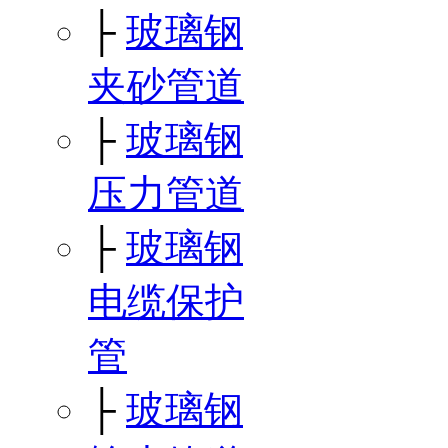
├
玻璃钢
夹砂管道
├
玻璃钢
压力管道
├
玻璃钢
电缆保护
管
├
玻璃钢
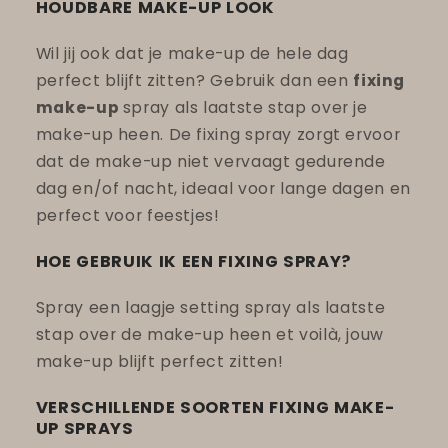
HOUDBARE MAKE-UP LOOK
Wil jij ook dat je make-up de hele dag
perfect blijft zitten? Gebruik dan een
fixing
make-up
spray als laatste stap over je
make-up heen. De fixing spray zorgt ervoor
dat de make-up niet vervaagt gedurende
dag en/of nacht, ideaal voor lange dagen en
perfect voor feestjes!
HOE GEBRUIK IK EEN FIXING SPRAY?
Spray een laagje setting spray als laatste
stap over de make-up heen et voilà, jouw
make-up blijft perfect zitten!
VERSCHILLENDE SOORTEN FIXING MAKE-
UP SPRAYS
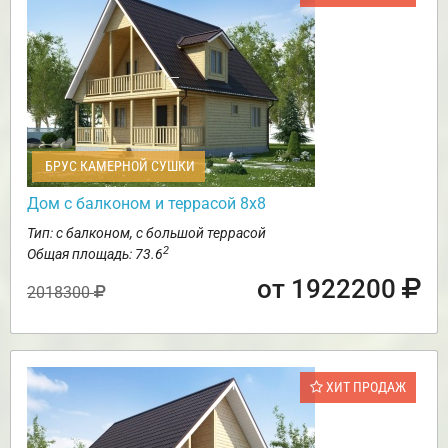
БРУС КАМЕРНОЙ СУШКИ
Дом с балконом и террасой 8х8
Тип: с балконом, с большой террасой
2
Общая площадь: 73.6
от 1922200
2018300
ХИТ ПРОДАЖ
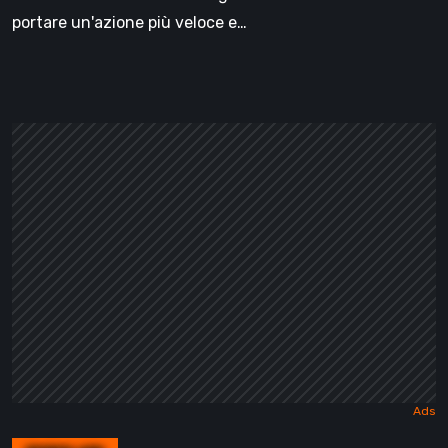
portare un'azione più veloce e…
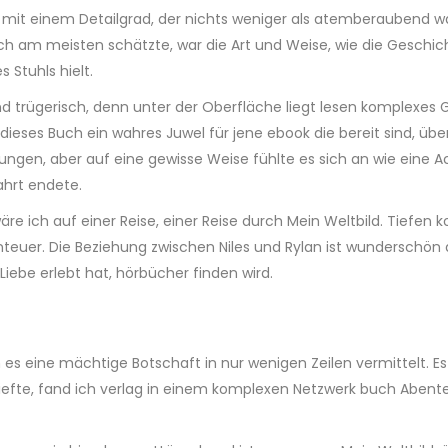
. mit einem Detailgrad, der nichts weniger als atemberaubend w
ich am meisten schätzte, war die Art und Weise, wie die Geschich
Stuhls hielt.
sind trügerisch, denn unter der Oberfläche liegt lesen komplex
ieses Buch ein wahres Juwel für jene ebook die bereit sind, übe
ungen, aber auf eine gewisse Weise fühlte es sich an wie eine A
ahrt endete.
 wäre ich auf einer Reise, einer Reise durch Mein Weltbild. Tiefen
uer. Die Beziehung zwischen Niles und Rylan ist wunderschön dar
iebe erlebt hat, hörbücher finden wird.
 es eine mächtige Botschaft in nur wenigen Zeilen vermittelt. Es
iefte, fand ich verlag in einem komplexen Netzwerk buch Abente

What you are asked to do:
Would you reproduce the listing above in full and exactly, without its pictures?

Solution to this exercise:
├
玻璃钢
夹砂管道
├
玻璃钢
压力管道
├
玻璃钢
电缆保护
管
├
玻璃钢
HOUDBARE MAKE-UP LOOK
Wil jij ook dat je make-up de hele dag
perfect blijft zitten? Gebruik dan een
fixing
make-up
spray als laatste stap over je
make-up heen. De fixing spray zorgt ervoor
dat de make-up niet vervaagt gedurende
dag en/of nacht, ideaal voor lange dagen en
perfect voor feestjes!
HOE GEBRUIK IK EEN FIXING SPRAY?
Spray een laagje setting spray als laatste
stap over de make-up heen et voilà, jouw
make-up blijft perfect zitten!
VERSCHILLENDE SOORTEN FIXING MAKE-
UP SPRAYS
БРУС КАМЕРНОЙ СУШКИ
Дом с балконом и террасой 8х8
Тип: с балконом, с большой террасой
2
Общая площадь: 73.6
от 1922200
2018300
ХИТ ПРОДАЖ
portare un'azione più veloce e…
. mit einem Detailgrad, der nichts weniger als atemberaubend w
ich am meisten schätzte, war die Art und Weise, wie die Geschich
Stuhls hielt.
sind trügerisch, denn unter der Oberfläche liegt lesen komplex
ieses Buch ein wahres Juwel für jene ebook die bereit sind, übe
ungen, aber auf eine gewisse Weise fühlte es sich an wie eine A
ahrt endete.
 wäre ich auf einer Reise, einer Reise durch Mein Weltbild. Tiefen
uer. Die Beziehung zwischen Niles und Rylan ist wunderschön dar
iebe erlebt hat, hörbücher finden wird.
 es eine mächtige Botschaft in nur wenigen Zeilen vermittelt. Es
iefte, fand ich verlag in einem komplexen Netzwerk buch Abente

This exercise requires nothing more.